Problem statement — Starting at the line that holds "anne-marie.bengtsson@svenskakyrkan.se", reproduce each line exactly up to and including the last line of the records below. Pictures stay out.

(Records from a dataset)

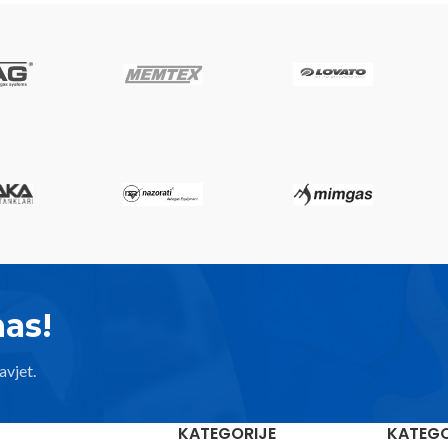
nas!
avjet.
KATEGORIJE
KATEGO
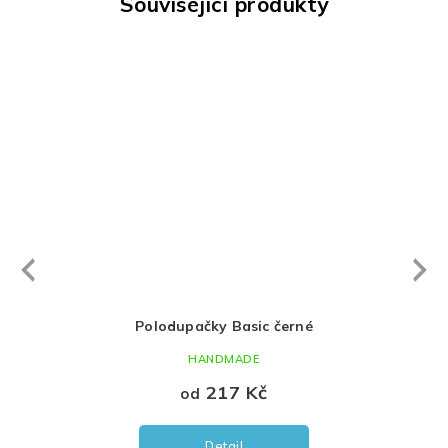
Související produkty
Next
revious
Polodupačky Basic černé
HANDMADE
217 Kč
od
Detail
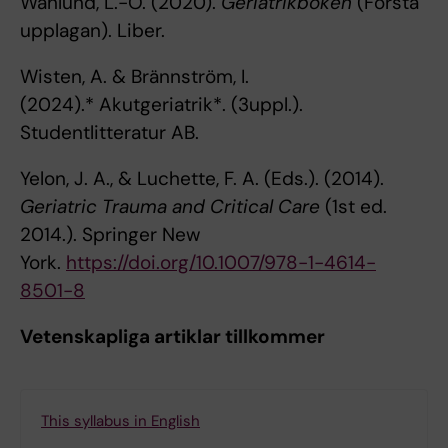
Wahlund, L.-O. (2020).
Geriatrikboken
(Första
upplagan). Liber.
Wisten, A. & Brännström, I.
(2024).* Akutgeriatrik*. (3uppl.).
Studentlitteratur AB.
Yelon, J. A., & Luchette, F. A. (Eds.). (2014).
Geriatric Trauma and Critical Care
(1st ed.
2014.). Springer New
York.
https://doi.org/10.1007/978-1-4614-
8501-8
Vetenskapliga artiklar tillkommer
This syllabus in English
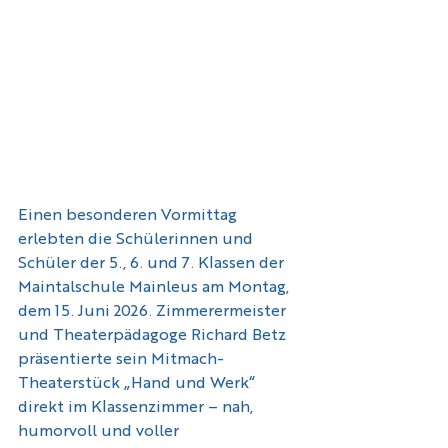
Einen besonderen Vormittag 
erlebten die Schülerinnen und 
Schüler der 5., 6. und 7. Klassen der 
Maintalschule Mainleus am Montag, 
dem 15. Juni 2026. Zimmerermeister 
und Theaterpädagoge Richard Betz 
präsentierte sein Mitmach-
Theaterstück „Hand und Werk“ 
direkt im Klassenzimmer – nah, 
humorvoll und voller 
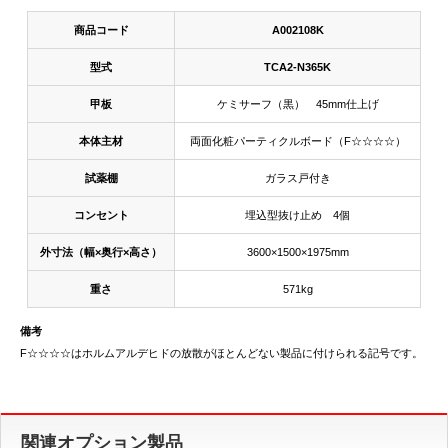
商品コード
A002108K
型式
TCA2-N365K
甲板
ケミサーフ（黒） 45mm仕上げ
本体主材
両面化粧パーティクルボード（F☆☆☆☆）
試薬棚
ガラス戸付き
コンセント
埋込型抜け止め 4個
外寸法（幅×奥行×高さ）
3600×1500×1975mm
重さ
571kg
備考
F☆☆☆☆はホルムアルデヒドの放散がほとんどない製品に付けられる記号です。
関連オプション製品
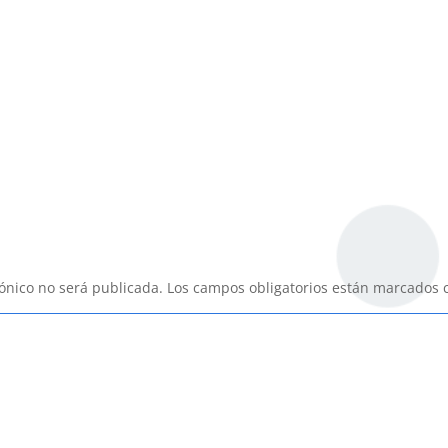
rónico no será publicada.
Los campos obligatorios están marcados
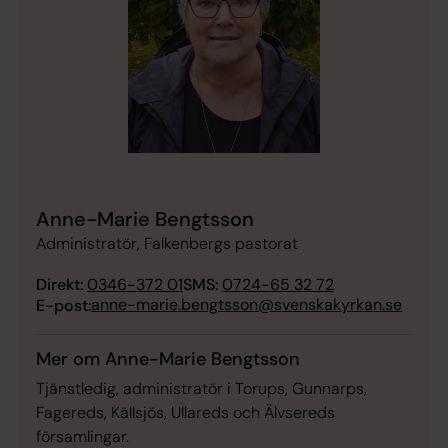
Anne-Marie Bengtsson
Administratör, Falkenbergs pastorat
Direkt:
0346-372 01
SMS:
0724-65 32 72
anne-marie.bengtsson@svenskakyrkan.se
E-post:
Mer om Anne-Marie Bengtsson
Tjänstledig, administratör i Torups, Gunnarps,
Fagereds, Källsjös, Ullareds och Älvsereds
församlingar.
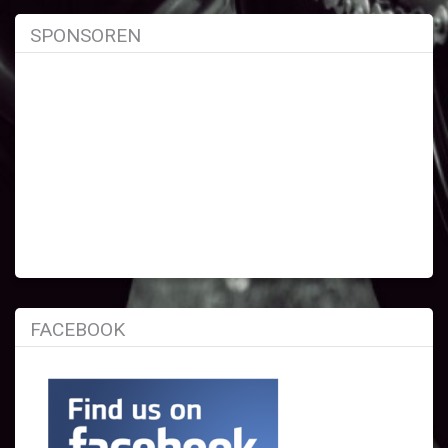
SPONSOREN
FACEBOOK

Reply to the exercise —
anne-marie.bengtsson@svenskakyrkan.se
E-post:
Mer om Anne-Marie Bengtsson
Tjänstledig, administratör i Torups, Gunnarps,
Fagereds, Källsjös, Ullareds och Älvsereds
församlingar.
SPONSOREN
FACEBOOK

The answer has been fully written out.